PREMIER MOYEN DE CASSATION Le moyen fait grief à l'arrêt attaqué d'avoir débouté Monsieur X... de ses demandes d'indemnités fondées sur l'absence de cause réelle et sérieuse de son licenciement, d'indemnités compensatrice de préavis, et d'indemnité de licenciement.
AUX MOTIFS QUE Le juge, devant lequel un licenciement est contesté, doit, conformément à l'article L. 1235-1 du code du travail, apprécier le caractère réel et sérieux des motifs énoncés dans le courrier qui le notifie ; Ce sont les termes de cette missive qui fixent les limites du litige ; Mais le juge doit, aussi, afin d'apprécier la légitimité du licenciement et en vertu du même article, rechercher, au-delà du motif avancé, la véritable cause de la mesure prononcée ; La lettre de licenciement de M.
Xavier X... est rédigée comme suit :'Nous vous avons convoqué...
Nous vous avons exposé les motifs...
Ils sont les suivants : Votre contrat de travail stipule que vous devez respecter nos instructions et directives, notamment en matière d'organisation de votre activité, et que vous devez fournir un rapport d'activité.
Dans ce cadre contractuel, nous vous avons donc demandé de nous fournir le planning de vos rendez-vous journaliers ainsi que, chaque mardi matin, les justificatifs de votre activité.
Depuis le début de l'année vous ne respectez pas vos obligations.
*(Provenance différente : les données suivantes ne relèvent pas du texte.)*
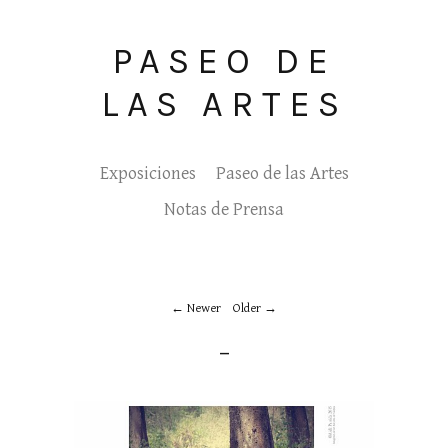
PASEO DE
LAS ARTES
Exposiciones
Paseo de las Artes
Notas de Prensa
Newer
Older
_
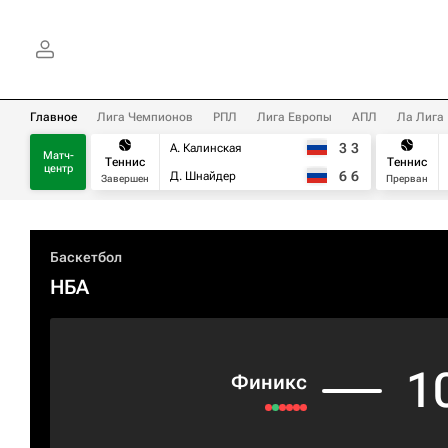
Главное
Лига Чемпионов
РПЛ
Лига Европы
АПЛ
Ла Лига
3
3
А. Калинская
Матч-
Теннис
Теннис
центр
6
6
Д. Шнайдер
Завершен
Прерван
Баскетбол
НБА
1
Финикс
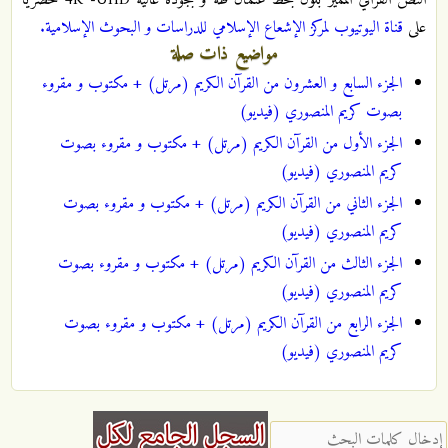
النص القرآني المميز بلون بخط عثمان طه و بجودة عالية 4K -UHD حصريا
على
قناة اليوتيوب لمركز الإشعاع الإسلامي للدراسات و البحوث الإسلامية.
مواضيع ذات صلة
الجزء السابع و العشرون من القرآن الكريم (مرتل) + مكتوب و مقروء
بصوت كريم المنصوري (فيديو)
الجزء الأول من القرآن الكريم (مرتل) + مكتوب و مقروء بصوت
كريم المنصوري (فيديو)
الجزء الثاني من القرآن الكريم (مرتل) + مكتوب و مقروء بصوت
كريم المنصوري (فيديو)
الجزء الثالث من القرآن الكريم (مرتل) + مكتوب و مقروء بصوت
كريم المنصوري (فيديو)
الجزء الرابع من القرآن الكريم (مرتل) + مكتوب و مقروء بصوت
كريم المنصوري (فيديو)
‏إدخال كلمات البحث ‏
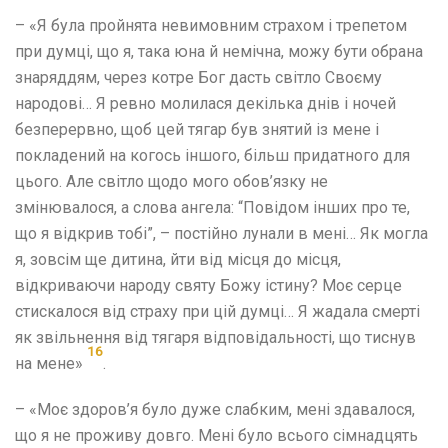
– «Я була пройнята невимовним страхом і трепетом
при думці, що я, така юна й немічна, можу бути обрана
знаряддям, через котре Бог дасть світло Своєму
народові… Я ревно молилася декілька днів і ночей
безперервно, щоб цей тягар був знятий із мене і
покладений на когось іншого, більш придатного для
цього. Але світло щодо мого обов’язку не
змінювалося, а слова ангела: “Повідом інших про те,
що я відкрив тобі”, – постійно лунали в мені… Як могла
я, зовсім ще дитина, йти від місця до місця,
відкриваючи народу святу Божу істину? Моє серце
стискалося від страху при цій думці… Я жадала смерті
як звільнення від тягаря відповідальності, що тиснув
16
на мене»
.
– «Моє здоров’я було дуже слабким, мені здавалося,
що я не проживу довго. Мені було всього сімнадцять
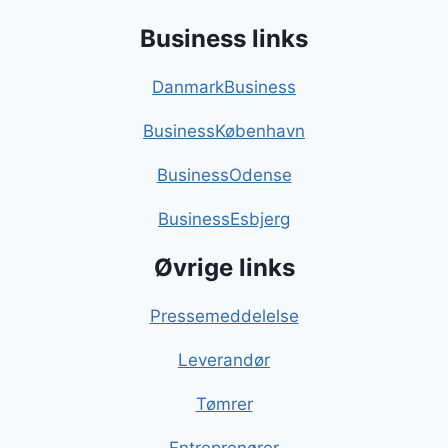
Business links
DanmarkBusiness
BusinessKøbenhavn
BusinessOdense
BusinessEsbjerg
Øvrige links
Pressemeddelelse
Leverandør
Tømrer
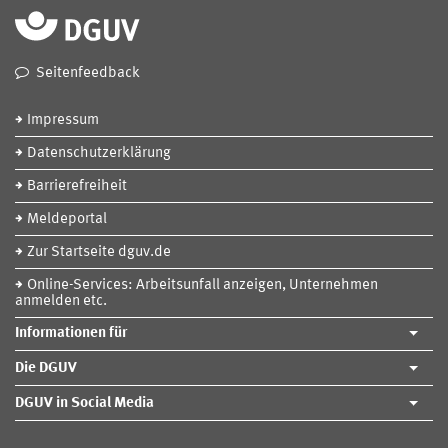
Seitenfeedback
Impressum
Datenschutzerklärung
Barrierefreiheit
Meldeportal
Zur Startseite dguv.de
Online-Services: Arbeitsunfall anzeigen, Unternehmen
anmelden etc.
Informationen für
Die DGUV
DGUV in Social Media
Ainsi, au mois de janvier ce n'est que de manière aléatoire et incomplète que vous avez satisfait à ces instructions.
Depuis le mois de février vous avez totalement cessé de nous tenir au courant de votre activité si bien que nous ignorons, compte tenu de votre production quasi-nulle, si vous travaillez encore réellement pour notre société.
En effet votre production enregistrée a été au mois de janvier de 143, 25 euros, au mois de février de 101, 25 euros.
Depuis le début du mois de mars elle est nulle.